I’m currently working on a collaboration with researchers at several other Canadian universities. We’re using sets of spatio-temporal data, along with phylogenetic information across kingdoms to do some pretty cool research. It’s also fairly complex computationally. One of the first things I did in co-developing the code was to go through the code-base and re-write it to try to make it a bit more robust to bugs, and to try and modularize it. This meant pulling repeated blocks of code into new functions, taking functions and putting them into their own files, generalizing some of the functions so that they could be re-used in multiple places, and generally spiffing things up with a healthy use of the plyr package.
This, I now realize, was probably something akin to statistical machismo (maybe more like coding machismo). The use of coding ‘tricks’ limited the ability of my co-authors to understand and modify the code themselves. It also meant that further changes to the code required more significant investments in my time. They’re all great scientists, but they’re not native coders in the same way I am (not that I’m in the upper echelon myself).
This has been a real learning experience. Coding for research is not the same as coding in an industrial application. The culture shift in the sciences towards an open-sharing model means that we are no longer doing this work just so that we get output that “works”, but so that the code itself is an output. Collaborative coding should mean that participants in the project should be able to understand what the code does and how it works. In many cases that means recognizing that collaborators are likely to have differing skill sets when it comes to coding and that those different skill sets need to be respected.

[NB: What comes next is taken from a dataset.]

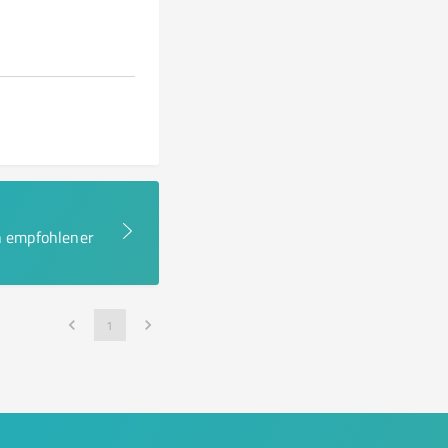
en empfohlener
1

In my case, going ahead and re-writing swaths of code certainly helped reduce the size of the code-base, it meant that, in general, things ran more smoothly, and that changes to the code could be accomplished relatively easily. It also meant that I was the only one who could easily make these changes. This is not good collaborative practice, at least, at the outset.
Having said that, there are lots of good reasons why good coding practice can be beneficial,even if some collaborators can’t immediately work through changes. It’s partly a matter of providing road maps, something that is rarely done. Good commenting is useful, but more often lately I’ve been leaning toward trying to map an application with flowcharts. It’s not pretty, but the diagram I drew up for our neotoma package paper (Goring et al., submitted) helped debug, clean syntax errors and gave me an overview I didn’t really have until I drafted it.

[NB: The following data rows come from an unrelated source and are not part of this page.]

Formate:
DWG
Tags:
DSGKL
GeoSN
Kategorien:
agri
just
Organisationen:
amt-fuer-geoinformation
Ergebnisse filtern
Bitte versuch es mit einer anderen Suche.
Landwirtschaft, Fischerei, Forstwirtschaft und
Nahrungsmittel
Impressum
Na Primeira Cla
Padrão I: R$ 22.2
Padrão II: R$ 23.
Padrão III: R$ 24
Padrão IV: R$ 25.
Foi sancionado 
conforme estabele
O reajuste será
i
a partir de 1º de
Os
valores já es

I’m working on the same kind of chart for the project I mentioned earlier, although it can be very complicated to do. I’ve also been making an effort to clearly report changes I’ve made using git, so that we have a good record of what’s been done, and why. Certainly, it would have been easier to do all this in the first place, but I’ve learned my lesson. As in most research, a little bit of planning can go a long way.
Writing robust, readable code is an important step toward open and reproducible science, but we need to acknowledge the fact that reproducibility should not be limited to expert coders. Trade-offs are a fact of life in evolution, and yet some of us are unwilling to make the trade-offs in our own scientific practice. We are told constantly to pitch our public talks to the audience. In working with your peers on a collaboration you should respect their relative abilities and ensure that they can understand the code, which may result in eschewing fancier tricks in favor of clearly outlined steps.
If you code in such a way that people can’t work with you, you are opening yourself up to more bugs, more work and possibly, more trouble down the line. It’s a fine balance, and as quantitative tools such as R and Python become more a part of the lingua franca for grad students and early career researchers, it’s one we’re going to have to negotiate more often.